■ **EXERCISE DIRECTIONS**
From the listing below, pull out every line where the string "结构及组成" appears.

■ **SUPPLIED MATERIAL**
====================

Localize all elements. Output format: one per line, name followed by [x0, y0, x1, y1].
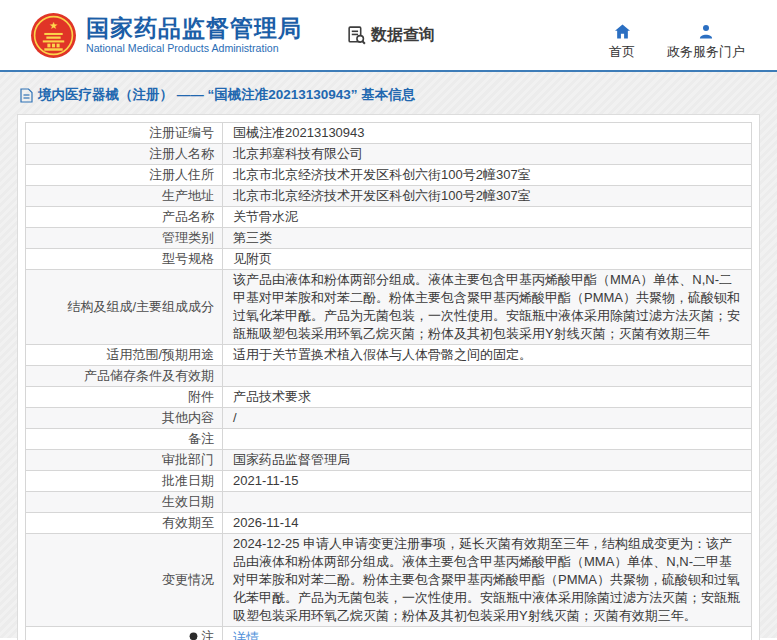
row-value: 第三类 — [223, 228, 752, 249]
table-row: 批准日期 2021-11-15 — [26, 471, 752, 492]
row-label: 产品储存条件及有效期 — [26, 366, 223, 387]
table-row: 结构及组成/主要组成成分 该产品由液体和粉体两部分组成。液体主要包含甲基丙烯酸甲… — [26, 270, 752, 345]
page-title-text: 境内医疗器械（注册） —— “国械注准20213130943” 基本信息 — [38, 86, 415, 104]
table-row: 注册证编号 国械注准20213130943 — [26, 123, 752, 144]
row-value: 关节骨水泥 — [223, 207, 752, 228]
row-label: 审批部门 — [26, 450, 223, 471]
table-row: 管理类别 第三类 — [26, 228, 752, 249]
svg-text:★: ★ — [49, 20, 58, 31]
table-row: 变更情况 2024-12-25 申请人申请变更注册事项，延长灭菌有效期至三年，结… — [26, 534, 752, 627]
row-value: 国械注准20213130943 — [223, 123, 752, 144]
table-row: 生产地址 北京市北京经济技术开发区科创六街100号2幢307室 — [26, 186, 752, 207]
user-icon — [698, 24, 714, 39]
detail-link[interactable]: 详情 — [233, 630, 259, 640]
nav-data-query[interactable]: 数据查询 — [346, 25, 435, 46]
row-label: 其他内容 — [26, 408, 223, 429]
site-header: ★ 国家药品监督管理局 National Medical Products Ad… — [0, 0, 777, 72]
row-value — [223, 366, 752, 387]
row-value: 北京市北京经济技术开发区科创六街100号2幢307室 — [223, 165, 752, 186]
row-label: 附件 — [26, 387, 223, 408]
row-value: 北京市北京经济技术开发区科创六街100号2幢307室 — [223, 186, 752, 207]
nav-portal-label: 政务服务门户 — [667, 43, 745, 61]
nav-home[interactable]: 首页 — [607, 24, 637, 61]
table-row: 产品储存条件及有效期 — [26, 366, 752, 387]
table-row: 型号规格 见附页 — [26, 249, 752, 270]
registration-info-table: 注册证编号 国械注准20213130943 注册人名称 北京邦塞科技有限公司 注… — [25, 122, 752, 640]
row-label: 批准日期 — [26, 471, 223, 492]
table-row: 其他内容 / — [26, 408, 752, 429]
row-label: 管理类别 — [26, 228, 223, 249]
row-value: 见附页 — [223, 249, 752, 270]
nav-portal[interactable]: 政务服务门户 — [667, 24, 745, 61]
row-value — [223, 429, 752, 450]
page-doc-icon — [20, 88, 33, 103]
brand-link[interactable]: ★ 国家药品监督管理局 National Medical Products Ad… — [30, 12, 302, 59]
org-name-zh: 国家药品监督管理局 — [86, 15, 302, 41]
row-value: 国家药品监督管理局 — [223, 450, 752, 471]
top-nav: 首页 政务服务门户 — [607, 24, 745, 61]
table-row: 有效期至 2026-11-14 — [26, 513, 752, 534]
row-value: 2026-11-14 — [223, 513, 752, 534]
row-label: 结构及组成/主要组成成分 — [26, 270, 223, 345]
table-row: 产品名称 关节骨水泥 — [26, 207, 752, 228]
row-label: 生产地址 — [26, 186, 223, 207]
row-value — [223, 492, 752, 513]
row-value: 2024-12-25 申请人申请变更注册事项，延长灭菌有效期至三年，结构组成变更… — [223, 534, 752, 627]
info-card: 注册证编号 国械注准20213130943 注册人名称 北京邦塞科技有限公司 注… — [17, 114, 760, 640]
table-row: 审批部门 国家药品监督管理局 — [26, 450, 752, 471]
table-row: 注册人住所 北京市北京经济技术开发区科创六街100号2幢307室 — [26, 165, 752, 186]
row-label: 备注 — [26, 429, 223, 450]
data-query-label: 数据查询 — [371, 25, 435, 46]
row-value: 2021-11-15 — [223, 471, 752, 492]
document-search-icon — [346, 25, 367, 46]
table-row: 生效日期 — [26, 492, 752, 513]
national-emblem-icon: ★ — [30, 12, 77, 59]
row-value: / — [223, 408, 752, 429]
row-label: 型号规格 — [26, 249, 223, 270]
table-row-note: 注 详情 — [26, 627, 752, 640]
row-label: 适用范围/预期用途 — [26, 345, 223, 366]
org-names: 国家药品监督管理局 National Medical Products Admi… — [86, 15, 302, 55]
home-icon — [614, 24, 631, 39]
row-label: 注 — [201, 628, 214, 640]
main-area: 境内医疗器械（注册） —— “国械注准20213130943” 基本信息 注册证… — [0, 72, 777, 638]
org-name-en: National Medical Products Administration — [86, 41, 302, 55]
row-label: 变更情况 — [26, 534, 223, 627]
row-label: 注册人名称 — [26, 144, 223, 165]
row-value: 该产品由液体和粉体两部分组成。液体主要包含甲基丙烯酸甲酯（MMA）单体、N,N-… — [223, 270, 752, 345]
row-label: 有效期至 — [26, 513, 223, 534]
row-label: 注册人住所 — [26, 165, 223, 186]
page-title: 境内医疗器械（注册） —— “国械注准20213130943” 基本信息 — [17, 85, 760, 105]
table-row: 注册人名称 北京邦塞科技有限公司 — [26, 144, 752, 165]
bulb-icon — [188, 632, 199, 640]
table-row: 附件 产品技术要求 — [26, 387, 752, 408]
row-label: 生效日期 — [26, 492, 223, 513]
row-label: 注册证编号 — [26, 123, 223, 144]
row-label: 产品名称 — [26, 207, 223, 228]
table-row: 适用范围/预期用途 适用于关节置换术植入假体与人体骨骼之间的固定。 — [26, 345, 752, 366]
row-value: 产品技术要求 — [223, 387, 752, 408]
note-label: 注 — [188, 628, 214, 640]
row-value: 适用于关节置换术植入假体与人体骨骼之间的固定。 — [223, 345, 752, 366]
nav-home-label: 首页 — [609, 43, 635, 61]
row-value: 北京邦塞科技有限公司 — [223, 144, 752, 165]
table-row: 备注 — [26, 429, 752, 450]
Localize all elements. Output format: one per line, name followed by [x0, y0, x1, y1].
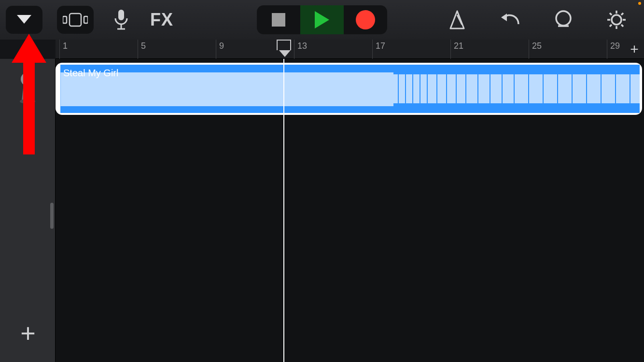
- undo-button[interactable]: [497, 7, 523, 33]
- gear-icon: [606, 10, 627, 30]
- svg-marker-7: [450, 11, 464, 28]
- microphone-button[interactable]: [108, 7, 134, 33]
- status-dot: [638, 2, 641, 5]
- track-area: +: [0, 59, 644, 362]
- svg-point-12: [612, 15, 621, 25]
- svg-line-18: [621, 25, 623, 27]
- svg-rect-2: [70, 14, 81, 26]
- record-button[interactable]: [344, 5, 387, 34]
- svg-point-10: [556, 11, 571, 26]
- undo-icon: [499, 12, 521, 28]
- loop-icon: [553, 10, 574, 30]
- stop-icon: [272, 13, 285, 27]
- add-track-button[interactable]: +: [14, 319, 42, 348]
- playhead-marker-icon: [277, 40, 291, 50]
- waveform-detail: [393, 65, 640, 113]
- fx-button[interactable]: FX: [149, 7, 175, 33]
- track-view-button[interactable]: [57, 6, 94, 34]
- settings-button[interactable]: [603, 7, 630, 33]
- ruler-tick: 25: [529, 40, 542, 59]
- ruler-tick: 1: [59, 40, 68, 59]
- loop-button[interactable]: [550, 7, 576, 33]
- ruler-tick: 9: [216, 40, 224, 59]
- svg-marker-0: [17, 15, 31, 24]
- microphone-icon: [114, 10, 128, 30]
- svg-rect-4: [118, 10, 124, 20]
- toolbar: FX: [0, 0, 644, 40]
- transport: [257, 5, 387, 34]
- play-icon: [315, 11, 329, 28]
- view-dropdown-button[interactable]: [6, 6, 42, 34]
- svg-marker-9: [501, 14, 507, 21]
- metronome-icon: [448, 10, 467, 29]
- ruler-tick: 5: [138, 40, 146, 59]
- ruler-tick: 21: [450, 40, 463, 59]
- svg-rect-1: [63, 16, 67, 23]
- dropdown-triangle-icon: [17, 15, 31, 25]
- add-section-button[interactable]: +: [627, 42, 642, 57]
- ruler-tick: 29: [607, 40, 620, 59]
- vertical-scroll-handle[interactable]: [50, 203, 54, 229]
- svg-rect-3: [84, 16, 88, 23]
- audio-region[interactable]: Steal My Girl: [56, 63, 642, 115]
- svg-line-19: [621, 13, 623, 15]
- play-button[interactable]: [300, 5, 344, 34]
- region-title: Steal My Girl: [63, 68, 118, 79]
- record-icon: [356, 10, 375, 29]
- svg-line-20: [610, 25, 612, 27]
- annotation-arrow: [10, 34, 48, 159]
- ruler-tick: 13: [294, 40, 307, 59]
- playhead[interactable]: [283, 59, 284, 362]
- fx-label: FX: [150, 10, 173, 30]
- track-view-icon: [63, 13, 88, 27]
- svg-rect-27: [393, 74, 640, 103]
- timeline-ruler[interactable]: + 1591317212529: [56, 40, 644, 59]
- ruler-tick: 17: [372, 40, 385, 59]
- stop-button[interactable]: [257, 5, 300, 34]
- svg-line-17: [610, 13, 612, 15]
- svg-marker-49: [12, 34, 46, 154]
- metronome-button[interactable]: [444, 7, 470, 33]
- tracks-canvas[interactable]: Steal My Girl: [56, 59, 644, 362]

====================

■ **YOUR RESPONSE**
table-row: 结构及组成/主要组成成分 该产品由液体和粉体两部分组成。液体主要包含甲基丙烯酸甲… — [26, 270, 752, 345]
row-label: 结构及组成/主要组成成分 — [26, 270, 223, 345]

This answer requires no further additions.